Vocabulary Scaling Law: Tuning Open-vocabulary Predictors for Their Openness¶

Conference: CVPR 2026
Paper: CVF Open Access
Area: Multimodal VLM
Keywords: CLIP Open-vocabulary, Vocabulary Scaling Law, stability/extensibility, Submodular Optimization, Prompt-tuning

TL;DR¶

This paper theoretically proves that the ability of CLIP to maintain accuracy on old classes (stability) and recognize new classes (extensibility) as the vocabulary expands is lower-bounded by the "prediction confidence over the complete open vocabulary universe \(U\)." Based on this, it proposes three tuning principles (covering the entire \(U\), tuning only class-name embeddings, and adding orthogonal constraints to trained/open class-name embeddings) and implements SVFT, a fine-tuning method that uses submodular greedy selection to approximate \(U\). SVFT significantly outperforms existing fine-tuning methods in both stability and extensibility.

Background & Motivation¶

Background: The hallmark capability of vision-language models like CLIP is "open-vocabulary prediction"—given an image and a set of user-defined class names (a photo of a [CLASS]), each class name can be encoded into classification weights for recognition, no longer restricted by fixed category sets. Fine-tuning methods for CLIP generally follow three paths: adapters (inserting small modules outside the frozen encoder), prompt-tuning (tuning the context embeddings of the template), and name-tuning (directly tuning the class-name embeddings).

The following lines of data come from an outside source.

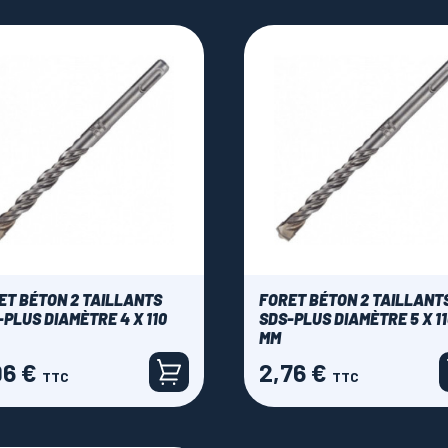
ET BÉTON 2 TAILLANTS
FORET BÉTON 2 TAILLANT
-PLUS DIAMÈTRE 4 X 110
SDS-PLUS DIAMÈTRE 5 X 1
MM
96 €
2,76 €
Prix
TTC
TTC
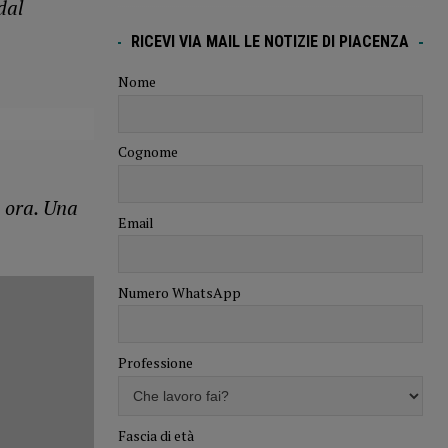
dal
RICEVI VIA MAIL LE NOTIZIE DI PIACENZA
Nome
Cognome
 ora. Una
Email
Numero WhatsApp
Professione
Fascia di età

Limitations of Prior Work: Almost all CLIP fine-tuning schemes and evaluation protocols assume an unrealistic premise—that test images happen to belong to the classes constituting the open vocabulary. In other words, "open-vocabulary predictors are actually evaluated under a closed-set, static setting." However, once the vocabulary is expanded (mixing in "distractor" classes the image does not belong to, or requiring recognition of new classes unseen during training), studies like [22] have shown that CLIP and its fine-tuning methods degrade significantly. The paper formalizes these pressures into two metrics (see Figure 2):

stability: How much accuracy the model maintains on its known/fine-tuned classes after mixing a large number of unseen "distractors" into the vocabulary.
extensibility: The model's zero-shot recognition capability for new classes not involved in fine-tuning, as the same vocabulary expands.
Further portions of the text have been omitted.